Next, we build a dataset of QA pairs based upon the [documentation](https://python.langchain.com/docs/expression_language/) that we indexed.

In [35]:
import getpass
import os


os.environ["LANGCHAIN_TRACING_V2"] = "true"
os.environ["LANGCHAIN_ENDPOINT"] = "https://api.smith.langchain.com"

In [47]:
from langsmith import Client

# QA
inputs = [
    "What is a style profile?",
    "How should investors use our Sustainability Ratings?",
    "what is Portfolio ESG Score?",
]

outputs = [
    "A style profile is a summary of a fund's risk-factor exposures. It outlines the factors that influence a fund's returns, such as value-growth orientation, capitalization, industry sector, geographic region, country weights, duration, credit quality, historical return volatility, beta, and other investment style factors.",
    "Investors can use Morningstar Sustainability Ratings to assess how well companies in a fund manage ESG risks and opportunities, compare funds across categories, screen for sustainability, and understand a fund manager's investment process regarding ESG factors.",
    "The Portfolio ESG Score, provided by Sustainalytics, is an asset-weighted average of normalized company-level ESG scores, ranging from 0-100. A higher score indicates better ESG performance, with funds investing more in companies that excel in managing environmental, social, and governance issues.",
]

qa_pairs = [{"question": q, "answer": a} for q, a in zip(inputs, outputs)]

# Create dataset
client = Client()
dataset_name = "RAG_test_Finance"
dataset = client.create_dataset(
    dataset_name=dataset_name,
    description="QA pairs about Finance.",
)
client.create_examples(
    inputs=[{"question": q} for q in inputs],
    outputs=[{"answer": a} for a in outputs],
    dataset_id=dataset.id,
)

LangSmithConflictError: Conflict for /datasets. HTTPError('409 Client Error: Conflict for url: https://api.smith.langchain.com/datasets', '{"detail":"Dataset with this name already exists."}')

## RAG Evaluators

### Type 1: Reference Answer

First, lets consider the case in which we want to compare our RAG chain answer to a reference answer.

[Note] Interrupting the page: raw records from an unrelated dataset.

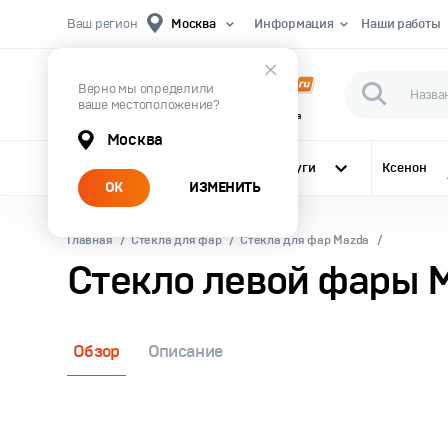
Ваш регион
Москва
Информация
Наши работы
Верно мы определили
ваше местоположение?
Первый Магазин Автомобильного Света
Москва
Все категории
Услуги
Ксенон
ОК
ИЗМЕНИТЬ
Главная
Стекла для фар
Стекла для фар Mazda
Стекло левой фары Ma
Обзор
Описание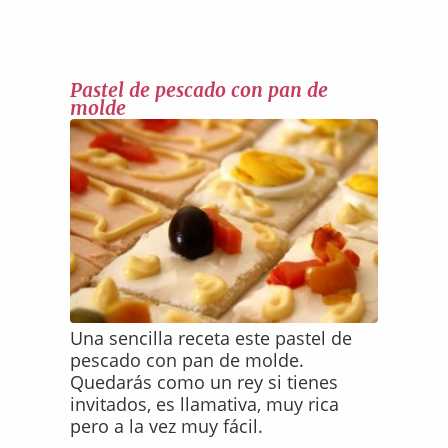
Pastel de pescado con pan de
molde
Una sencilla receta este pastel de
pescado con pan de molde.
Quedarás como un rey si tienes
invitados, es llamativa, muy rica
pero a la vez muy fácil.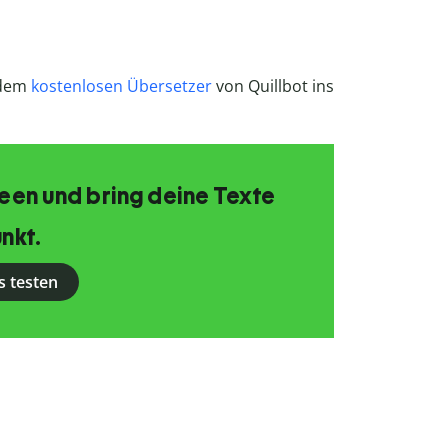
 dem
kostenlosen Übersetzer
von Quillbot ins
Ideen und bring deine Texte
nkt.
s testen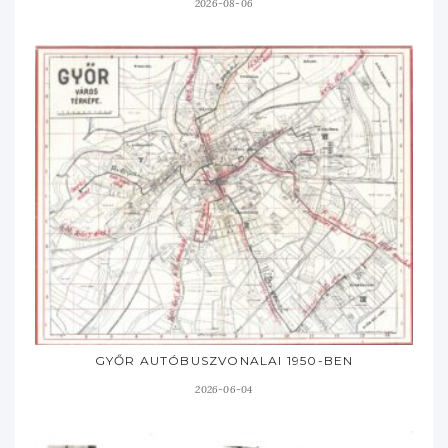
2026-08-06
GYŐR AUTÓBUSZVONALAI 1950-BEN
2026-06-04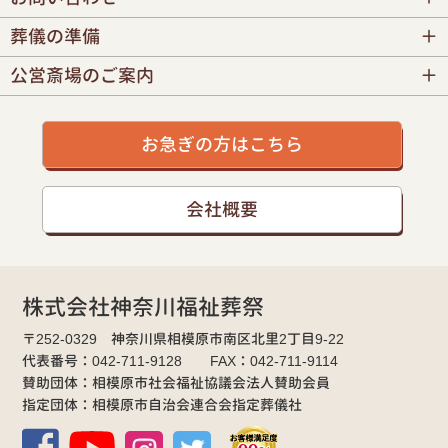
葬儀の準備
公営斎場のご案内
お急ぎの方はこちら
会社概要
株式会社神奈川福祉葬祭
〒252-0329 神奈川県相模原市南区北里2丁目9-22
代表番号：042-711-9128 FAX：042-711-9114
賛助団体：相模原市社会福祉協議会法人賛助会員
指定団体：相模原市自治会連合会指定葬儀社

This is shown on the far right (blue):

![](https://github.com/langchain-ai/langsmith-cookbook/blob/1a46c089ede410384f69dc3e808567406c39e009/testing-examples/rag_eval/langsmith_rag_eval.png?raw=1)

Here is the eval process we will use:

![](https://github.com/langchain-ai/langsmith-cookbook/blob/1a46c089ede410384f69dc3e808567406c39e009/testing-examples/rag_eval/langsmith_rag_story.png?raw=1)

#### Eval flow

We will use a `LangChainStringEvaluator` to compare RAG chain answers to reference (ground truth) answers.

There are many types of `LangChainStringEvaluator` [see options](https://docs.smith.langchain.com/evaluation/faq/evaluator-implementations).

For comparing questions and answers, I like to use `LLM-as-judge` evaluators:
* `QA`
* `CoTQA`

For example, `CoT_QA` uses the eval prompt defined [here](https://smith.langchain.com/hub/langchain-ai/cot_qa).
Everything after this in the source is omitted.